タブレット越しの従兄弟は父親の声で目を覚ました。時間は既に昼を過ぎ、テーブルのパンを齧りつつ携帯ゲームで遊んでいる。


「ツグ。早く出かける準備なさい」

「ええ……今日はいいよ」

「母さんの見舞いなんだ。行かない奴があるか」


静かに叱られて渋々服を着替えたツグと呼ばれた従兄弟は、父の車に揺られて大きな病院に入った。

母親と二、三言葉を交わしてから次に父親に連れられた場所は、従兄弟にそっくりな男の子が眠る“とあ”の病室。

ベッドサイドにあるノートを読んで書き込みをする父親の後ろで、従兄弟はベッドの“とあ”くんを睨みつける。

規則正しく鳴り続ける心電の音。
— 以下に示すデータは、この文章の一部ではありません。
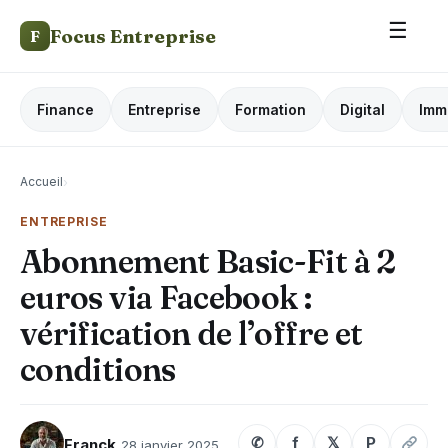
☰
Focus Entreprise
F
Finance
Entreprise
Formation
Digital
Imm
Accueil
›
ENTREPRISE
Abonnement Basic-Fit à 2
euros via Facebook :
vérification de l’offre et
conditions
✆
f
𝕏
P
Franck
28 janvier 2025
継続的に曇る呼吸器のマスク。そこに繋がるチューブに、ゆっくりと従兄弟手が伸びる。


「ツグ」


父親の声で従兄弟は手を引っ込める。ノートをテーブルに置いた父が振り返った時には、従兄弟の表情は憂いを帯びたものに戻っていた。

病院を出て行く彼等を確認した私はタブレットの表示を消した。


自身が本物の“とあ”である事を自覚しながら“ツグ”でもある事を演じる従兄弟。ボクくんが事故に遭った事で入れ替わった事を語る人はいない。

夢の中とは言え本物の“ツグ”が現れて、従兄弟は焦燥感に駆られているらしい。


「なるほどね」


ボクくんの体は生きていた。“館”にはまだ名前を記帳していないため、今なら帰る事ができる。迷い出た精神が体に戻るためにも“ツグ”という愛称ではなく、本名が必要だ。
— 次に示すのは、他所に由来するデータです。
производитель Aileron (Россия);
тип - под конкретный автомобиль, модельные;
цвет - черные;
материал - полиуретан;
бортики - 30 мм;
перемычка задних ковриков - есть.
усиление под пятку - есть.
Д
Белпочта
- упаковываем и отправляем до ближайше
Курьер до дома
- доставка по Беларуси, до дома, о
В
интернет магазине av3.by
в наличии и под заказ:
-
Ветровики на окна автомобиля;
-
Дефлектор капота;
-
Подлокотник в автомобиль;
けれど、目を覚ませば居場所を奪った従兄弟と決別することになるだろう。ボクくんはそれを望むだろうか。


「こればっかりは、ボクくんに決めて貰わないとね」


精神と肉体がずっと離れている状況はよろしくない。翌朝、私は目が覚めたボクくんにこの事を話した。

当然すぐに答えなんて出ない。

友達だと思っていた従兄弟に名前と居場所を奪われて、もしかしたら今度は命まで奪われるのではという恐怖から、じわりと溢れてきたボクくんの涙を私のハンカチで拭ってあげた時、ふと思い出す。

ユウリックと縁を繋いだボクくん。入院していたボクくんの母親。父親と会話をしていた医師の科目は。